## [Brief]
Among the records that follow, find the line with "2025年11月29日" and the line with "生面もクリアできるかなと個人的に思いました。". Set down those lines and all lines between them exactly, without adding anything.

[[ Dataset extract open ]]

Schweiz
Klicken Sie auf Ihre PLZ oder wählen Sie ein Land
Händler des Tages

[[ Dataset extract closed ]]
[[ Dataset extract open ]]

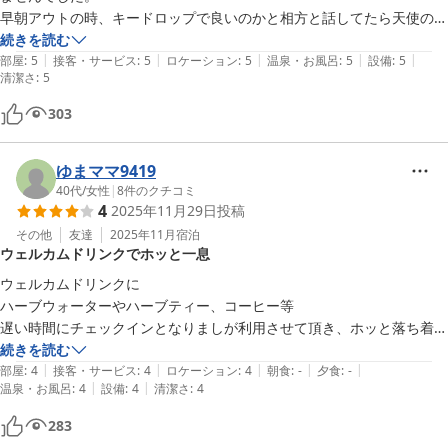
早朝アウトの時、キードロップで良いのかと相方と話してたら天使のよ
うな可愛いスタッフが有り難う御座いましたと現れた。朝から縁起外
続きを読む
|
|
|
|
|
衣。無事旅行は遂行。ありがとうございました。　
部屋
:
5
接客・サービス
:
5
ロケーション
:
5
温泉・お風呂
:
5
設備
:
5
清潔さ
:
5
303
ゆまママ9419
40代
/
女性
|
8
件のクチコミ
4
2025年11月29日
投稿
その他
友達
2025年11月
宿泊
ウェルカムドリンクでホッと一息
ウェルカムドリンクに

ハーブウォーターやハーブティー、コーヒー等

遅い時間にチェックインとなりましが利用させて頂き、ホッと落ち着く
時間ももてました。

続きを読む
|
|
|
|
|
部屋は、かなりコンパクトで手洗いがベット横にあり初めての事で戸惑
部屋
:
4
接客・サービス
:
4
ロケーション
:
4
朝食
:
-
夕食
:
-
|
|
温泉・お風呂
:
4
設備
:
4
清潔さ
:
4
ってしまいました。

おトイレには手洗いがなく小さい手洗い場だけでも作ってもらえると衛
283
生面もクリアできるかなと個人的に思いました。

[[ Dataset extract closed ]]

## [Reply to the exercise]
2025年11月29日
投稿
その他
友達
2025年11月
宿泊
ウェルカムドリンクでホッと一息
ウェルカムドリンクに

ハーブウォーターやハーブティー、コーヒー等

遅い時間にチェックインとなりましが利用させて頂き、ホッと落ち着く
時間ももてました。

続きを読む
|
|
|
|
|
部屋は、かなりコンパクトで手洗いがベット横にあり初めての事で戸惑
部屋
:
4
接客・サービス
:
4
ロケーション
:
4
朝食
:
-
夕食
:
-
|
|
温泉・お風呂
:
4
設備
:
4
清潔さ
:
4
ってしまいました。

おトイレには手洗いがなく小さい手洗い場だけでも作ってもらえると衛
283
生面もクリアできるかなと個人的に思いました。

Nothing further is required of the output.